Stored data entries
* * * * *
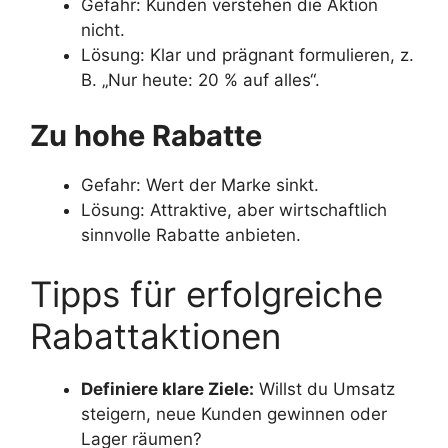
Gefahr: Kunden verstehen die Aktion
nicht.
Lösung: Klar und prägnant formulieren, z.
B. „Nur heute: 20 % auf alles“.
Zu hohe Rabatte
Gefahr: Wert der Marke sinkt.
Lösung: Attraktive, aber wirtschaftlich
sinnvolle Rabatte anbieten.
Tipps für erfolgreiche
Rabattaktionen
Definiere klare Ziele:
Willst du Umsatz
steigern, neue Kunden gewinnen oder
Lager räumen?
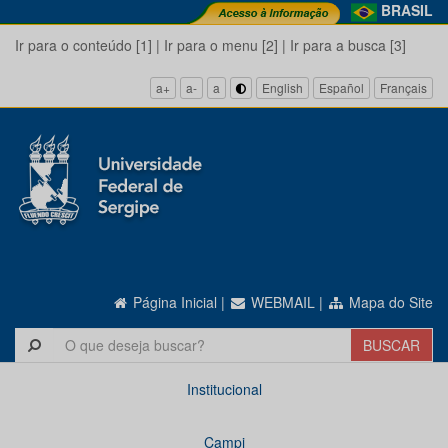
BRASIL
Ir para o conteúdo [1]
|
Ir para o menu [2]
|
Ir para a busca [3]
a+
a-
a
English
Español
Français
Página Inicial
|
WEBMAIL
|
Mapa do Site
Institucional
Campi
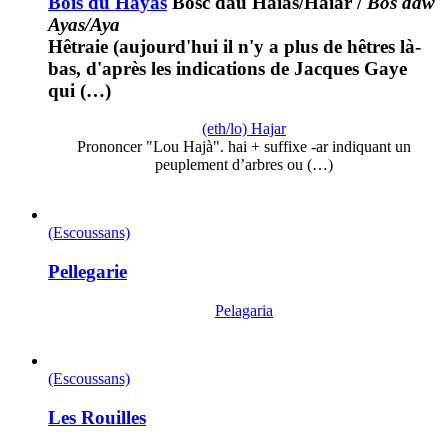
Bois du Hayas
Bòsc dau Haiàs/Haiar
/
Bos daw
Ayas/Aya
Hêtraie (aujourd'hui il n'y a plus de hêtres là-
bas, d'après les indications de Jacques Gaye
qui (…)
(eth/lo) Hajar
Prononcer "Lou Hajà". hai + suffixe -ar indiquant un
peuplement d’arbres ou (…)
(Escoussans)
Pellegarie
Pelagaria
(Escoussans)
Les Rouilles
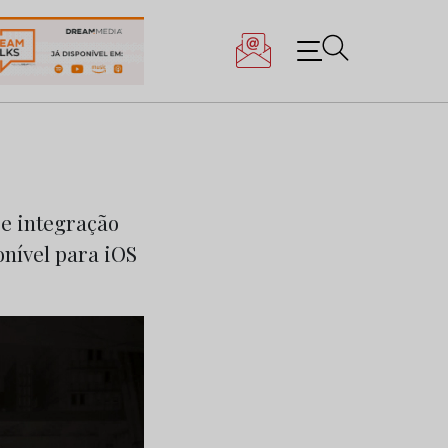
 e integração
onível para iOS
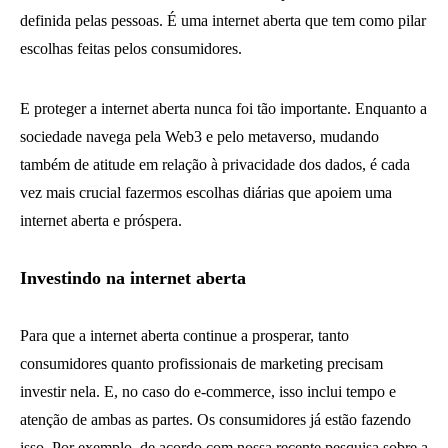
definida pelas pessoas. É uma internet aberta que tem como pilar
escolhas feitas pelos consumidores.
E proteger a internet aberta nunca foi tão importante. Enquanto a
sociedade navega pela Web3 e pelo metaverso, mudando
também de atitude em relação à privacidade dos dados, é cada
vez mais crucial fazermos escolhas diárias que apoiem uma
internet aberta e próspera.
Investindo na internet aberta
Para que a internet aberta continue a prosperar, tanto
consumidores quanto profissionais de marketing precisam
investir nela. E, no caso do e-commerce, isso inclui tempo e
atenção de ambas as partes. Os consumidores já estão fazendo
isso. Por exemplo, de acordo com nossa recente pesquisa sobre a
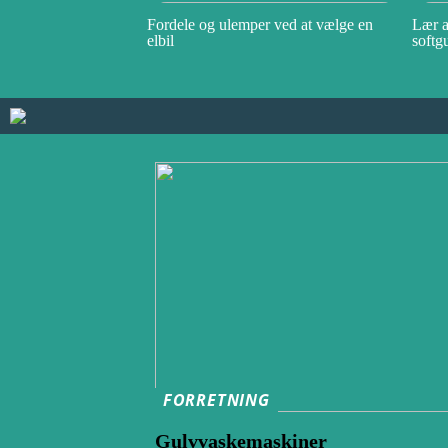
Fordele og ulemper ved at vælge en
Lær a
elbil
softg
FORRETNING
Gulvvaskemaskiner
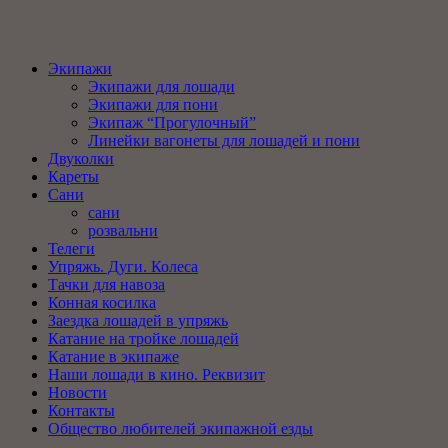
Экипажи
Экипажи для лошади
Экипажи для пони
Экипаж “Прогулочный”
Линейки вагонеты для лошадей и пони
Двуколки
Кареты
Сани
сани
розвальни
Телеги
Упряжь. Дуги. Колеса
Тачки для навоза
Конная косилка
Заездка лошадей в упряжь
Катание на тройке лошадей
Катание в экипаже
Наши лошади в кино. Реквизит
Новости
Контакты
Общество любителей экипажной езды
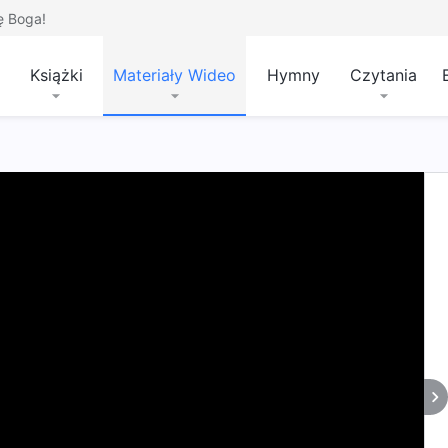
ę Boga!
Książki
Materiały Wideo
Hymny
Czytania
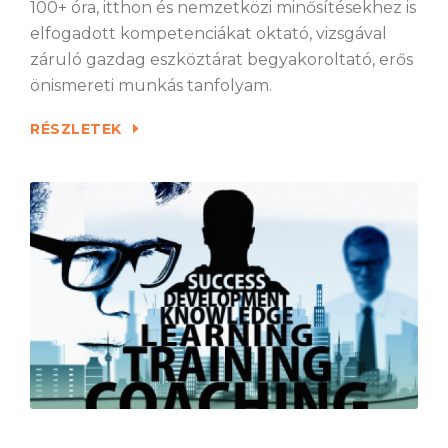
100+ óra, itthon és nemzetközi minősítésekhez is
elfogadott kompetenciákat oktató, vizsgával
záruló gazdag eszköztárat begyakoroltató, erős
önismereti munkás tanfolyam.
RÉSZLETEK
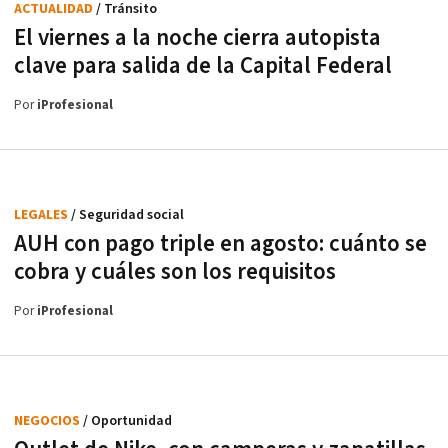
ACTUALIDAD
/ Tránsito
El viernes a la noche cierra autopista
clave para salida de la Capital Federal
Por
iProfesional
LEGALES
/ Seguridad social
AUH con pago triple en agosto: cuánto se
cobra y cuáles son los requisitos
Por
iProfesional
NEGOCIOS
/ Oportunidad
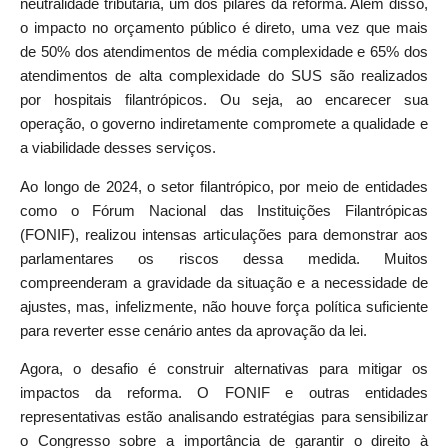
neutralidade tributária, um dos pilares da reforma. Além disso,
o impacto no orçamento público é direto, uma vez que mais
de 50% dos atendimentos de média complexidade e 65% dos
atendimentos de alta complexidade do SUS são realizados
por hospitais filantrópicos. Ou seja, ao encarecer sua
operação, o governo indiretamente compromete a qualidade e
a viabilidade desses serviços.
Ao longo de 2024, o setor filantrópico, por meio de entidades
como o Fórum Nacional das Instituições Filantrópicas
(FONIF), realizou intensas articulações para demonstrar aos
parlamentares os riscos dessa medida. Muitos
compreenderam a gravidade da situação e a necessidade de
ajustes, mas, infelizmente, não houve força política suficiente
para reverter esse cenário antes da aprovação da lei.
Agora, o desafio é construir alternativas para mitigar os
impactos da reforma. O FONIF e outras entidades
representativas estão analisando estratégias para sensibilizar
o Congresso sobre a importância de garantir o direito à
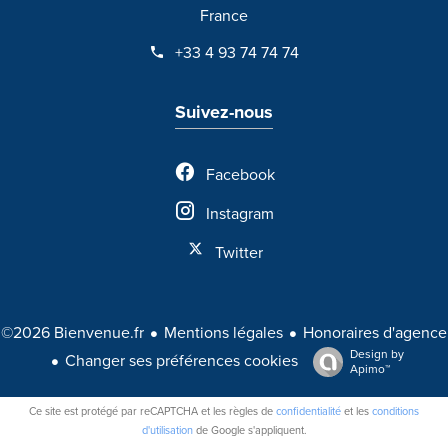
France
+33 4 93 74 74 74
Suivez-nous
Facebook
Instagram
Twitter
Mentions légales
Honoraires d'agence
©2026 Bienvenue.fr
Design by
Changer ses préférences cookies
Apimo™
Ce site est protégé par reCAPTCHA et les règles de
confidentialité
et les
conditions
d'utilisation
de Google s'appliquent.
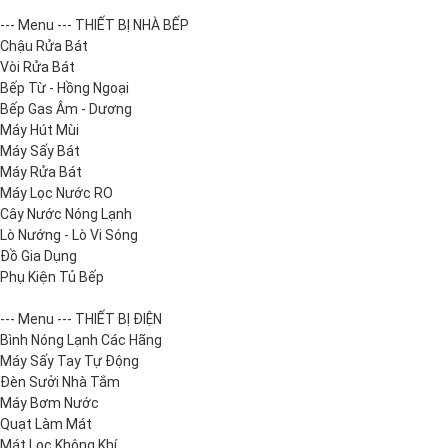
--- Menu --- THIẾT BỊ NHÀ BẾP
Chậu Rửa Bát
Vòi Rửa Bát
Bếp Từ - Hồng Ngoại
Bếp Gas Âm - Dương
Máy Hút Mùi
Máy Sấy Bát
Máy Rửa Bát
Máy Lọc Nước RO
Cây Nước Nóng Lạnh
Lò Nướng - Lò Vi Sóng
Đồ Gia Dụng
Phụ Kiện Tủ Bếp
--- Menu --- THIẾT BỊ ĐIỆN
Bình Nóng Lạnh Các Hãng
Máy Sấy Tay Tự Động
Đèn Sưởi Nhà Tắm
Máy Bơm Nước
Quạt Làm Mát
Mát Lọc Không Khí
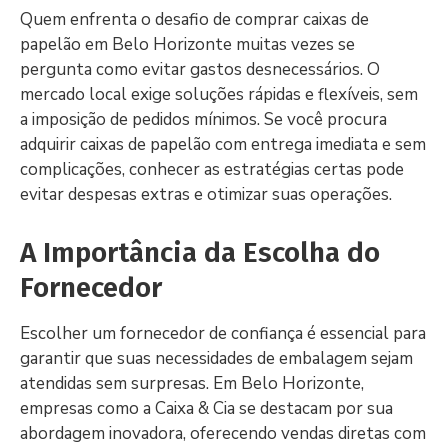
Quem enfrenta o desafio de comprar caixas de
papelão em Belo Horizonte muitas vezes se
pergunta como evitar gastos desnecessários. O
mercado local exige soluções rápidas e flexíveis, sem
a imposição de pedidos mínimos. Se você procura
adquirir caixas de papelão com entrega imediata e sem
complicações, conhecer as estratégias certas pode
evitar despesas extras e otimizar suas operações.
A Importância da Escolha do
Fornecedor
Escolher um fornecedor de confiança é essencial para
garantir que suas necessidades de embalagem sejam
atendidas sem surpresas. Em Belo Horizonte,
empresas como a Caixa & Cia se destacam por sua
abordagem inovadora, oferecendo vendas diretas com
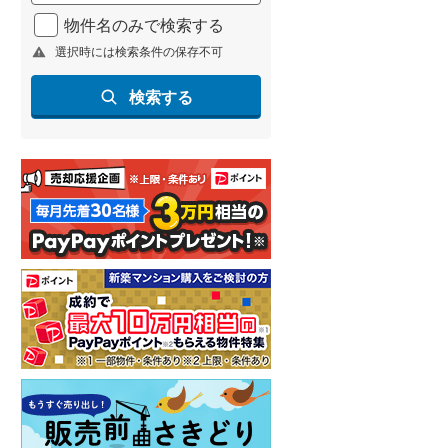
北海道新幹線
(
1
)
物件名のみで検索する
選択時には検索条件の保存不可
山形新幹線
(
96
)
東海道新幹線
(
169
)
検索する
九州新幹線
(
68
)
札幌市営地下鉄東豊線
(
4
)
東京メトロ銀座線
(
3
)
東京メトロ日比谷線
(
4
)
東京メトロ有楽町線
(
4
)
東京メトロ副都心線
(
5
)
都営新宿線
(
9
)
横浜市営地下鉄グリーンライン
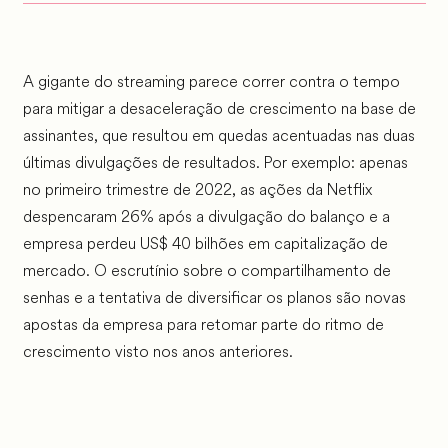
A gigante do streaming parece correr contra o tempo
para mitigar a desaceleração de crescimento na base de
assinantes, que resultou em quedas acentuadas nas duas
últimas divulgações de resultados. Por exemplo: apenas
no primeiro trimestre de 2022, as ações da Netflix
despencaram 26% após a divulgação do balanço e a
empresa perdeu US$ 40 bilhões em capitalização de
mercado. O escrutínio sobre o compartilhamento de
senhas e a tentativa de diversificar os planos são novas
apostas da empresa para retomar parte do ritmo de
crescimento visto nos anos anteriores.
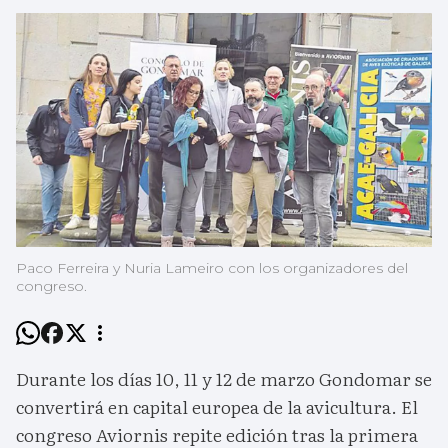
Paco Ferreira y Nuria Lameiro con los organizadores del
congreso.
Durante los días 10, 11 y 12 de marzo Gondomar se
convertirá en capital europea de la avicultura. El
congreso Aviornis repite edición tras la primera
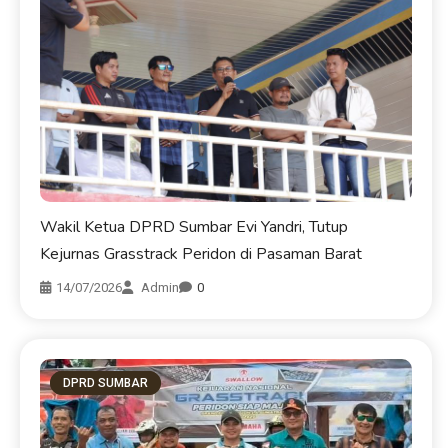
Wakil Ketua DPRD Sumbar Evi Yandri, Tutup
Kejurnas Grasstrack Peridon di Pasaman Barat
14/07/2026
Admin
0
DPRD SUMBAR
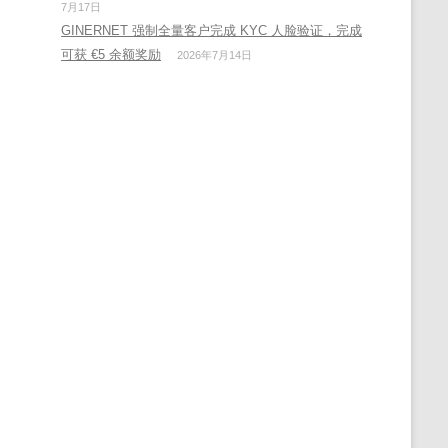
7月17日
GINERNET 强制全量客户完成 KYC 人脸验证，完成
可获 €5 余额奖励
2026年7月14日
* * * * *
**PROBLEM TO SOLVE:**
Extract, word for word, each line from the top of the data down to and including the line with "100+ óra, itthon"; skip the pictures.

**ANSWER TO THIS PROBLEM:**
Gefahr: Kunden verstehen die Aktion
nicht.
Lösung: Klar und prägnant formulieren, z.
B. „Nur heute: 20 % auf alles“.
Zu hohe Rabatte
Gefahr: Wert der Marke sinkt.
Lösung: Attraktive, aber wirtschaftlich
sinnvolle Rabatte anbieten.
Tipps für erfolgreiche
Rabattaktionen
Definiere klare Ziele:
Willst du Umsatz
steigern, neue Kunden gewinnen oder
Lager räumen?
BRASIL
Ir para o conteúdo [1]
|
Ir para o menu [2]
|
Ir para a busca [3]
a+
a-
a
English
Español
Français
Página Inicial
|
WEBMAIL
|
Mapa do Site
Institucional
Campi
Bois du Hayas
Bòsc dau Haiàs/Haiar
/
Bos daw
Ayas/Aya
Hêtraie (aujourd'hui il n'y a plus de hêtres là-
bas, d'après les indications de Jacques Gaye
qui (…)
(eth/lo) Hajar
Prononcer "Lou Hajà". hai + suffixe -ar indiquant un
peuplement d’arbres ou (…)
(Escoussans)
Pellegarie
Pelagaria
(Escoussans)
Les Rouilles
 e integração
onível para iOS
definida pelas pessoas. É uma internet aberta que tem como pilar
escolhas feitas pelos consumidores.
E proteger a internet aberta nunca foi tão importante. Enquanto a
sociedade navega pela Web3 e pelo metaverso, mudando
também de atitude em relação à privacidade dos dados, é cada
vez mais crucial fazermos escolhas diárias que apoiem uma
internet aberta e próspera.
Investindo na internet aberta
Para que a internet aberta continue a prosperar, tanto
consumidores quanto profissionais de marketing precisam
investir nela. E, no caso do e-commerce, isso inclui tempo e
atenção de ambas as partes. Os consumidores já estão fazendo
isso. Por exemplo, de acordo com nossa recente pesquisa sobre a
Fordele og ulemper ved at vælge en
Lær a
elbil
softg
FORRETNING
Gulvvaskemaskiner
Экипажи
Экипажи для лошади
Экипажи для пони
Экипаж “Прогулочный”
Линейки вагонеты для лошадей и пони
Двуколки
Кареты
Сани
сани
розвальни
Телеги
Упряжь. Дуги. Колеса
Тачки для навоза
Конная косилка
Заездка лошадей в упряжь
Катание на тройке лошадей
Катание в экипаже
Наши лошади в кино. Реквизит
Новости
Контакты
Общество любителей экипажной езды
ę Boga!
Książki
Materiały Wideo
Hymny
Czytania
100+ óra, itthon és nemzetközi minősítésekhez is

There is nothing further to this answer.